Though he admits he still has a great deal of room to improve in the sport since his career is so new, the idea of being able to wear the American flag while he competes is an appealing one to McGuffie.

“I haven’t competed yet, but when you have the USA (emblem), I can imagine, it doesn’t matter what it is — if it’s checkers, or if it’s tiddlywinks, you put the USA label on it, you’re going to go hard and you’re going to be amped up and you’re going to be ready to rock,” McGuffie said.

McGuffie will get his chance soon enough. Starting later this month, Team USA will be traveling all over Europe to compete. McGuffie feels as though he still has a long way to go before he secures a spot on the 2018 Winter Olympic team, but his end goal is within sight.

“You’d be dumb to ignore the fact that you could be in the Olympics at some point in your life if you had the opportunity or you had the talent or the skillset or the drive to do that,” McGuffie said.

McGuffie has always been a man of eclectic athletic interests. Though he plans to focus only on bobsledding for the foreseeable future, he does not view the sport as his only path to the Olympics.

Rugby sevens, a form of rugby played with seven players, will be added to the Summer Olympics starting in 2016. Team USA officials asked McGuffie to come out for a combine at the end of November. Bobsledding put those plans on hold, but rugby is something he would like to try in the future.

There’s always track and field, too. McGuffie sometimes wonders what would happen if he put all of his time into the sport, something he was never able to do in college.

“He did the decathlon a little bit for us,” Thom, the track coach, said. “If he was able to focus on it full time, he could have been very competitive at the highest level at the NCAA level. If you’re competitive there, then you can be competitive at the international level as well.”

Of course, he still thinks about football, too. McGuffie still loves the sport he played for 15 years, and he won’t rule out a return.

Sometimes, he thinks back to his time at Michigan. He holds great respect for his running backs coach, Fred Jackson, and he says he “loves” former Michigan coach Rich Rodriguez, even though McGuffie was not pleased with how his time as a Wolverine ended. McGuffie, all of these years later, says the main reason for his transfer was to be closer to his family in Texas. At the time, Rodriguez placed much of the blame on McGuffie having a concussion problem, something McGuffie says was not a factor.

McGuffie still roots for Michigan, saying he loves everything about the school. Things just didn’t work out back then. He didn’t feel like the Wolverines’ spread offense was the right fit, and he was just a young kid tasked with replacing Mike Hart. He faced enormous expectations due in large part to one recruiting video.
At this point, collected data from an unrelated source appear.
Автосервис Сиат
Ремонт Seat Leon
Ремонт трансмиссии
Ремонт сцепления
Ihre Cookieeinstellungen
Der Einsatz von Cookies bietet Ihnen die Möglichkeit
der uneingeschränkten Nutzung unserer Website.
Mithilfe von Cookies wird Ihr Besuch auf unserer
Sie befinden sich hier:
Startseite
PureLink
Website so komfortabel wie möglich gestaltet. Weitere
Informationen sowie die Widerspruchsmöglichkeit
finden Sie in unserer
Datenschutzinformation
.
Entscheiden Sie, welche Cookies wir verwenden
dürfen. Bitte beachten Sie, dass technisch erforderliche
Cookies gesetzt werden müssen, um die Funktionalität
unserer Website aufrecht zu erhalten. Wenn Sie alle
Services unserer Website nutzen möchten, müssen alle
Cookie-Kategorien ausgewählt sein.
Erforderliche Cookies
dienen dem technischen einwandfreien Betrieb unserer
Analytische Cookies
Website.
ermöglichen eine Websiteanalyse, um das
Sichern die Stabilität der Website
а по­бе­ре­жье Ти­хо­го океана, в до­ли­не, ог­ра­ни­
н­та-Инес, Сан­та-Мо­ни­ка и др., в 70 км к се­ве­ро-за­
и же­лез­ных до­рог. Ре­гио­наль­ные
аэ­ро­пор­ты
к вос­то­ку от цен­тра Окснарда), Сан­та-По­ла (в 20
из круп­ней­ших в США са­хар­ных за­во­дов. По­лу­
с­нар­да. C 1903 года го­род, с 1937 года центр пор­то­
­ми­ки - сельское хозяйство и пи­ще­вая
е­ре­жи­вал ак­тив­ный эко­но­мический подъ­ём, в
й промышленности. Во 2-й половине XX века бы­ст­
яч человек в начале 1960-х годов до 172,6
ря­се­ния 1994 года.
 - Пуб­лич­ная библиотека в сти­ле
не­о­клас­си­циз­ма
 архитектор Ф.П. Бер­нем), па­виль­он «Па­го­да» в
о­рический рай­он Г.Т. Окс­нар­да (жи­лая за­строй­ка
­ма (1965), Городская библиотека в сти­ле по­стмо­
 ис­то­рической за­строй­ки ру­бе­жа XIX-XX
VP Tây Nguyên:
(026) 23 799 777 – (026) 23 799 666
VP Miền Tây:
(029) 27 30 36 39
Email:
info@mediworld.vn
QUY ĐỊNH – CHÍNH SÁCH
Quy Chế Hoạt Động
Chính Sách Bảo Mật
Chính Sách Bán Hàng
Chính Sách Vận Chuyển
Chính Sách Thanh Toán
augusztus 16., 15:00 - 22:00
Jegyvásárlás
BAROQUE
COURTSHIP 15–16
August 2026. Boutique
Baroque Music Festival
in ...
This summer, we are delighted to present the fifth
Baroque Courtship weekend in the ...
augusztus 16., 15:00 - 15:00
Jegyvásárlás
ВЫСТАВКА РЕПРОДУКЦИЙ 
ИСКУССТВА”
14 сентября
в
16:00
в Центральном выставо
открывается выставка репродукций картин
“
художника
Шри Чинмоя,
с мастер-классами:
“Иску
He didn’t lose that talent when he left. It just took him a while to discover the best way to use it, and with more than two years until the 2018 Winter Olympics, maybe he still hasn’t.

But now, in his next career, McGuffie has the chance to fulfill a childhood fantasy. He never thought he would be a bobsledder, never thought he would make the Olympics in this way. But he wants to find out what could happen if he tries.   

“I don’t want to be the what-if guy. I kind of want to see what I’m capable of,” McGuffie said. “I want to see how far I can go, what I can do.”